Oysa ne çok öfkelenirdik çiselediğinde. Bizler böyleyiz işte! Her şey sadece hayatımızdan uzaklaştığında önemini fark ediyoruz. Ya tamamen çıkıp gitmesi gerekiyor yokluğunun yarattığı sancı da kıymetini anlamamız için, yada önce kırıp dökmemiz gerekiyor üzdükten sonra değerini fark edebilmemiz için.
Bedenimiz…
Değerini bilmediklerimizin başında geliyor mesela. Sigara, dengesiz beslenme vs… Hiçbirini önemsemiyoruz. Gittiğinde anladığımız, geri almak için uğruna gereken ne varsa feda edebileceğimiz en hassas konu oluyor sağlığımız.
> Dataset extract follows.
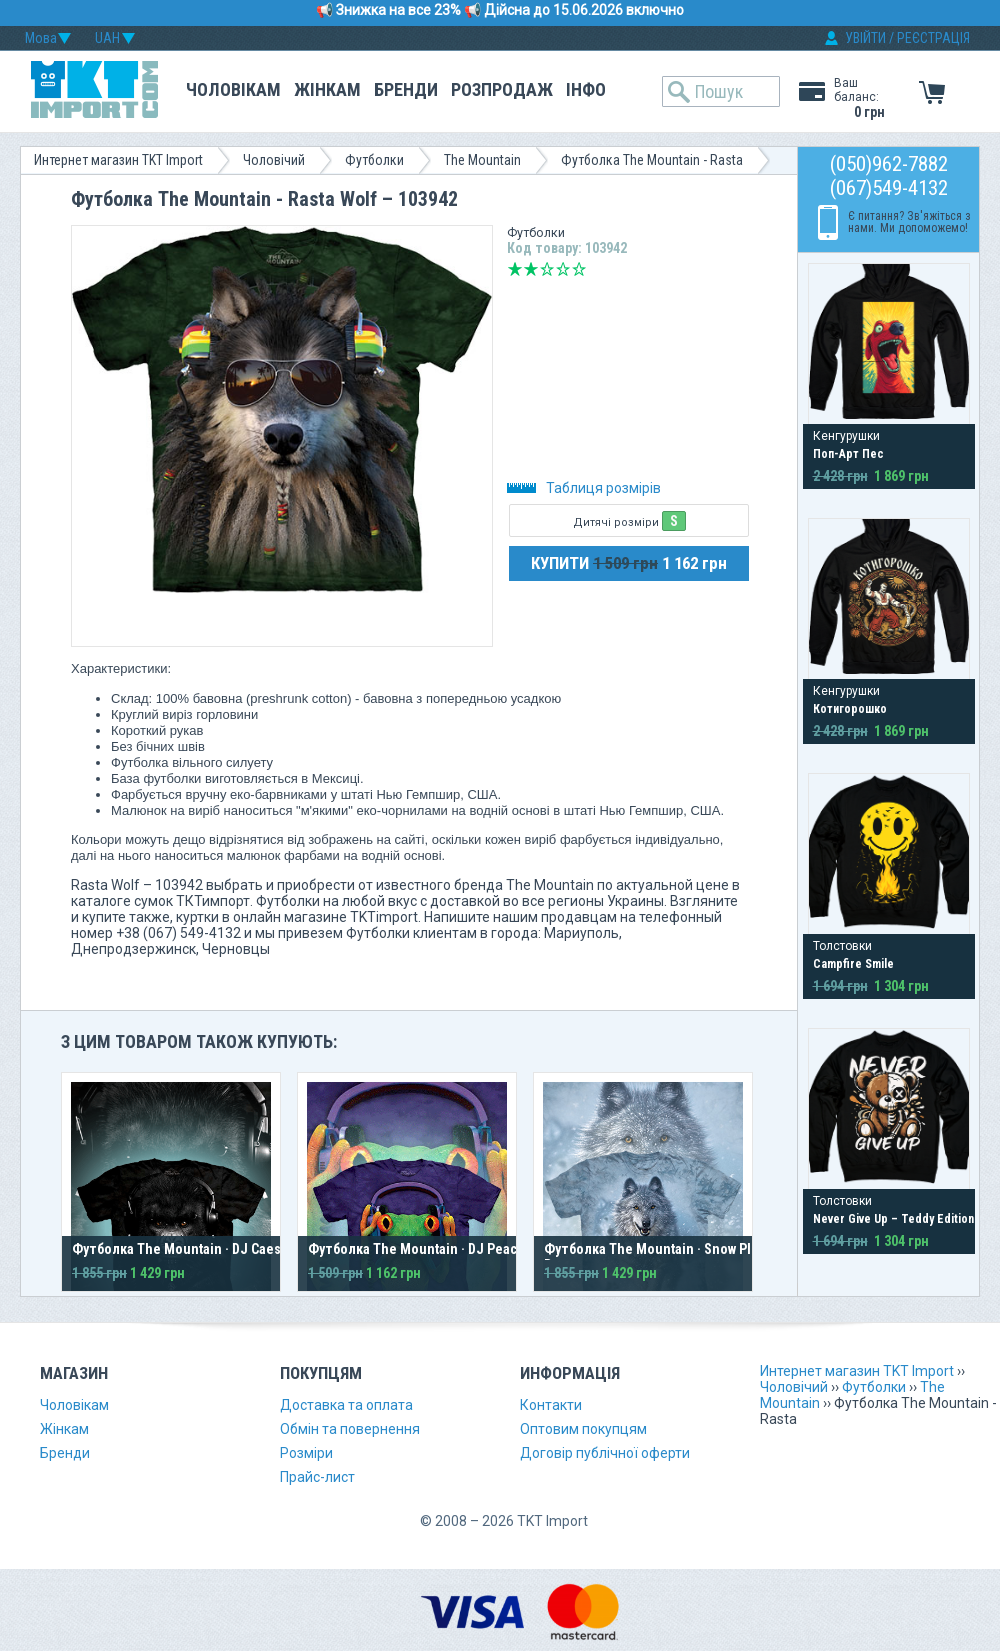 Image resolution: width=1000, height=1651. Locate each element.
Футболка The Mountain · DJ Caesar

Ama maalesef kaybedince!
Hayatımızda insanlar tanıyoruz. Bir tanesi herkesten önemli oluyor bizim için. Ruhumuza eş olduğunu, varlığının sevinç, huzur olduğunu fark ediyoruz. Hani uzansak dokunabileceğimiz kadar uzakta oluyor bize genelde. Ama uzanmaya üşeniyoruz! Bir süre sonra aşamayacağımız uzaklıklar giriyor araya, kaybediyoruz!
Varlığından şikayet ettiğimiz ne varsa bir zaman sonra mumla arar oluyoruz. Çünkü gittikçe şükürden, elimizdekilerin önemini bilmekten, farkındalıktan uzaklaşıyoruz. “Ben” merkezli oluveriyoruz birden. Kendimizi hırslarımız doğrultusunda şekillenen hayatlara kaptırıyoruz. Depresifleşip, mutsuzlaşmamak imkansız. Sürekli aynı koşturmaca. Bunun yanında trafiği, olumsuz yaşam koşullarını saymıyorum bile.
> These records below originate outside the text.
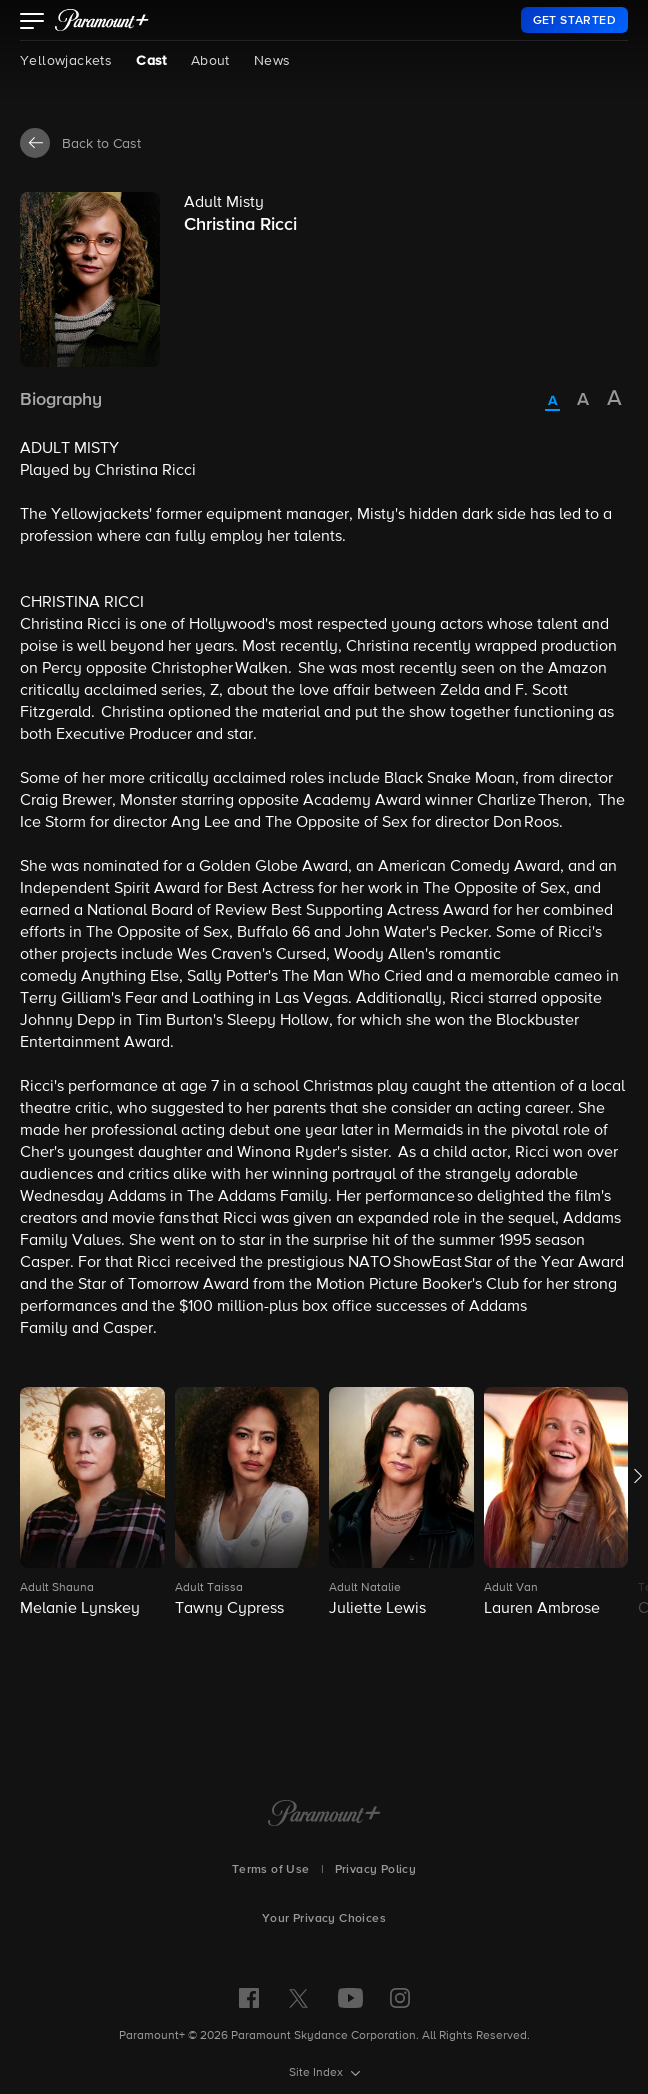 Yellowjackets (66, 61)
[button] (32, 23)
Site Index (317, 2073)
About (210, 61)
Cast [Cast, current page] (151, 61)
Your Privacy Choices (324, 1919)
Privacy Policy (376, 1870)
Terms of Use (271, 1870)
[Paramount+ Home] (324, 1815)
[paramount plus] (102, 20)
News (272, 61)
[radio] (552, 402)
Baktığımız pencere siyah olmaya görsün, hepsi peşi sıra gelir birden. Ne kadar olumsuzluk arıyorsan bir anda bulursun hepsini hayatında. Bağıra, çağıra kaybedersin her şeyini. Sağlığını, sıhhatini, mutluluğunu ve kişiliğini.
Kendini değil sürekli suçlayacak kişileri, olayları arar gözlerin. En son bir gün kendine batırırsın iğneyi ve bir bakarsın iş işten çoktan geçmiş sen bu hengame içerisindeyken tabiri caizse atı alan Üsküdar’ı geçmiş. Kendini yargıla! Hem de bunu her gün hiç ihmal etmeden yap! Bazen acımasız eleştirilerin olsun kendine ki; yüzleşebil, gelişebil, ilerleyebil. Tıpkı Antoine de Saint-Exupery’nin Küçük Prens kitabında yazmış olduğu gibi; kendini iyi yargılamayı başarırsan, gerçek bilgeliğe eriştin demektir!
(…)
Küçük Prens // Antoine de Saint-Exupéry
Küçük Prens esnedi. Güneşin batmasını hemen görmediğine üzülüyordu. Biraz da canı sıkılmıştı artık. Krala:
- Benim burada işim kalmadı, dedi, gideyim.
Bir uyruk bulmuş olmakla övünen kral:
- Hayır, dedi, gitme. Seni bakan yaparım.
- Bakan mı? Ne bakanı?
- Adalet Bakanı.
- Yargılanacak kimse yok ki!
- Bilinmez, belki vardır. Bütün krallığımı dolaşmış değilim daha. Çok yaşlıyım, yürüyemiyorum, saltanat arabasına da yer yok buralarda.
Küçük Prens:
- Ben dört bir yana baktım, dedi ve uzandı, gezegenin öbür yanına da bir göz attı. Orada da kimsecikler yok...
- Öyleyse kendi kendini yargılarsın, dedi kral. Kendini yargılamak başkalarını yargılamaktan daha zordur. Kendini iyi yargılamayı başarırsan, gerçek bilgeliğe eriştin demektir.